The construction phase also brought the first immigrants to the area. “They used Irish immigrants to dig the canal,” Lauth said. “It was the first immigration in the area.”
Trumbull County had a number of wooden clock manufacturers. The canal allowed them to ship out their products, Lauth said.
The canal boats crossed the Mahoning River in Warren at Van Gorder’s Mill, just south of South Street near the present-day Red’s Auto Glass.
The canal had 54 locks and nine dams across its 82 miles, including several near Van Gorder’s Mill, and one at Center of the World in Braceville Township, near the intersection of state Routes 5 and 82 west of Warren.
Store keeper Randall Wilmot named his business near the lock Center of the World and also named a business in New York Beginning of the World and one in Cortland now known as Four Star Diner End of the World, Lauth said.
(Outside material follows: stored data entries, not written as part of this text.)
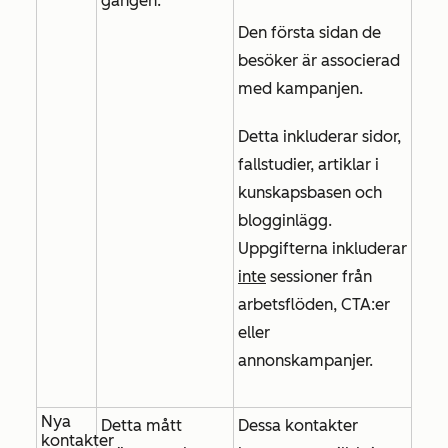
gången.
Den första sidan de
besöker är associerad
med kampanjen.
Detta inkluderar sidor,
fallstudier, artiklar i
kunskapsbasen och
blogginlägg.
Uppgifterna inkluderar
inte
sessioner från
arbetsflöden, CTA:er
eller
annonskampanjer.
Nya
Detta mått
Dessa kontakter
kontakter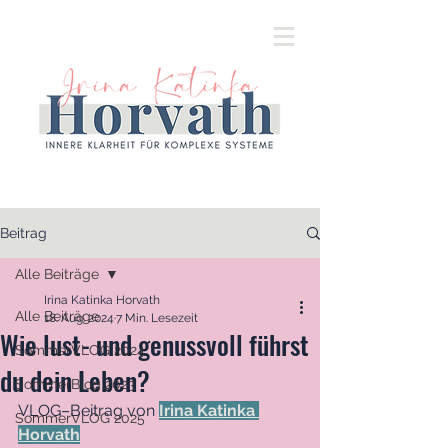
Beitrag
Alle Beiträge
Irina Katinka Horvath
Alle Beiträge
18. Aug. 2024
7 Min. Lesezeit
Wie lust- und genussvoll führst
SommerVLOG 2024
du dein Leben?
SommerBlog 2023
VLOG–Beitrag von 
Irina Katinka 
SommerVLOG 2025
Horvath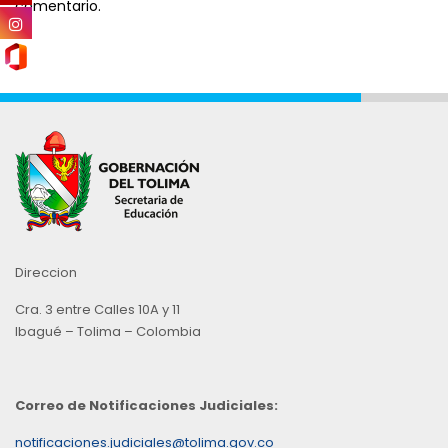
comentario.
Direccion
Cra. 3 entre Calles 10A y 11
Ibagué – Tolima – Colombia
Correo de Notificaciones Judiciales:
notificaciones.judiciales@tolima.gov.co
There are remnants of the canal channel and towpath in Newton Falls and Newton Township, according to a history of the canal on the Newton Falls Public Library website.
“Traces are still evident in some backyards and farm fields particularly as one moves west closer to the Portage County line,” the Newton Falls library web site says.
“Frequently, the [present-day CSX] railroad bed overlaps the canal or home owners, and businesses added fill dirt to cover the route,” the site says.
The canal’s life span was a short one, with the advent of the railroads making the slow pace of canal travel obsolete by about 1860, when the canal’s traffic had dwindled to a few boats, the Newton Falls website says.